Attendre filmer voir

 

(je n’aime pas n’avoir pas le temps de faire ce dont j’ai envie, c’est le cas, je n’ai plus de lieu, je n’ai plus de machines, je n’ai plus de livres : je devrais laisser tomber un peu le cinéma -impossible – la lecture -encore moins : je lis une sorte de biographie de Nina Simone par Gilles Leroy, lequel n’accorde point le pluriel d’amour avec le féminin, ce qui me le rend antipathique – marcher dans les rues, oui, mais travailler, surtout, voilà l’ennemi(de la musique, de la musique, oui)

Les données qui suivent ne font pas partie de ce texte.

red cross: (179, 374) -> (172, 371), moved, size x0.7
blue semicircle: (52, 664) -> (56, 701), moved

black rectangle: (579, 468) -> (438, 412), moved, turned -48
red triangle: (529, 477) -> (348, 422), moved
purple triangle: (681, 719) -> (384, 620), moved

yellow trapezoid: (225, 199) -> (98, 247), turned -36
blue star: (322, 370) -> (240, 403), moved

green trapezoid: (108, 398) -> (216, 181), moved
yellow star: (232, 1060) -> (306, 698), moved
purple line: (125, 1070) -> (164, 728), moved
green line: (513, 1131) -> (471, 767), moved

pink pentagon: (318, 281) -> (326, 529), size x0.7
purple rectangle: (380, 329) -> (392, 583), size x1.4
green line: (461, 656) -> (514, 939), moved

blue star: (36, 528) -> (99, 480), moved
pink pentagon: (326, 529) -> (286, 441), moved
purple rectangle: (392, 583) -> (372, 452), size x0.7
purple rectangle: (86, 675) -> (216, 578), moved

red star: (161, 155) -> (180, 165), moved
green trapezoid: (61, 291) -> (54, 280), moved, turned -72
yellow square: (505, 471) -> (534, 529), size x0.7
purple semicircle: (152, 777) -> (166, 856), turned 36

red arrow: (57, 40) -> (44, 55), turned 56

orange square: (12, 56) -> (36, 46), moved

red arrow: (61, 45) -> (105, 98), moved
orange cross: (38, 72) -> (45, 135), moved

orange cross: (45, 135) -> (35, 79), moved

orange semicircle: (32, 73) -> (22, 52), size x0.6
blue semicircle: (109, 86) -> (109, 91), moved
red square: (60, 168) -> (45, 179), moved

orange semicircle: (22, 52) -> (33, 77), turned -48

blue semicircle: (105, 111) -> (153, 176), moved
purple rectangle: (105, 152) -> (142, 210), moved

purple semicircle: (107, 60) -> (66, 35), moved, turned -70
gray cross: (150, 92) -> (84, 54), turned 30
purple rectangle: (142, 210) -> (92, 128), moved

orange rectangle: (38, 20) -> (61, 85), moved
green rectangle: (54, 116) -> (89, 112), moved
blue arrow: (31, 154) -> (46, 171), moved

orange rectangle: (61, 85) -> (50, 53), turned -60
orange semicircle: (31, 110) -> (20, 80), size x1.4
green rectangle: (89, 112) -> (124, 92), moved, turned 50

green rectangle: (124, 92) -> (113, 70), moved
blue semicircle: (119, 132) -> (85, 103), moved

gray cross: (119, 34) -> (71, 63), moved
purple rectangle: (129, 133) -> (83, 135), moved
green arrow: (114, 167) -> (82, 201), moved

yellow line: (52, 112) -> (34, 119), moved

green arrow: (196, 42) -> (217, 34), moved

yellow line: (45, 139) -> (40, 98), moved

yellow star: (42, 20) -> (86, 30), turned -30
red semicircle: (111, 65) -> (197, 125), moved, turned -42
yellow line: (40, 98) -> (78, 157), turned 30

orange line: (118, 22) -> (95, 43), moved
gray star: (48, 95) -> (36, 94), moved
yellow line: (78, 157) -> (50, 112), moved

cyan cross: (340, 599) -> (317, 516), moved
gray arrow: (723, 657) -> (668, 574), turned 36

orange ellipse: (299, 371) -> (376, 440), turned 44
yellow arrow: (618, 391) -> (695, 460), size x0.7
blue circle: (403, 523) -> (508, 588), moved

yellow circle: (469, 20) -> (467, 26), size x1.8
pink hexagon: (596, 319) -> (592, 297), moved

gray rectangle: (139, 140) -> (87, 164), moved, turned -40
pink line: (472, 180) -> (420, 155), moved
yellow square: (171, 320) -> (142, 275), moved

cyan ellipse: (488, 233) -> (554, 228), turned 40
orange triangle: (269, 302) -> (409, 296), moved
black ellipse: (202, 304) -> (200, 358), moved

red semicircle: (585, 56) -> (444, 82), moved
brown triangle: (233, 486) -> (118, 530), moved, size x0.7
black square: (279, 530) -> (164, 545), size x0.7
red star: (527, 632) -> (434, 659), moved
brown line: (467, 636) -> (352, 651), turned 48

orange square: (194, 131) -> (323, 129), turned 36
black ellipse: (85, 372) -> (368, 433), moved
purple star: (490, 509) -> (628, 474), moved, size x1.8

(j’ai des questions sur cette maison, du genre il faut bien l’habiter, mais avec qui ? ou encore : il faut que tout le monde vive, mais est-ce que c’est bien sûr ?)

Il y a un film de Wim Wenders qui traite de Pina Bausch qui attend sa chronique, mais je n’ai pas le temps : le manuscrit de mon frère est là -j’en suis à la page 200, il m’en reste un peu plus, il est, en italique (s’il garde ça), empli de ces souvenirs communs, que je revois en lisant

(je dois travailler tu comprends, les vacances de février, je dois assurer – hier, le plombier me disait qu’il avait le même âge que moi, j’ai eu comme chaud au coeur de voir qu’il faut travailler quand même, l’âge, les fantômes, les décisions, les obligations) (on a taillé le noisetier du jardin en tous cas)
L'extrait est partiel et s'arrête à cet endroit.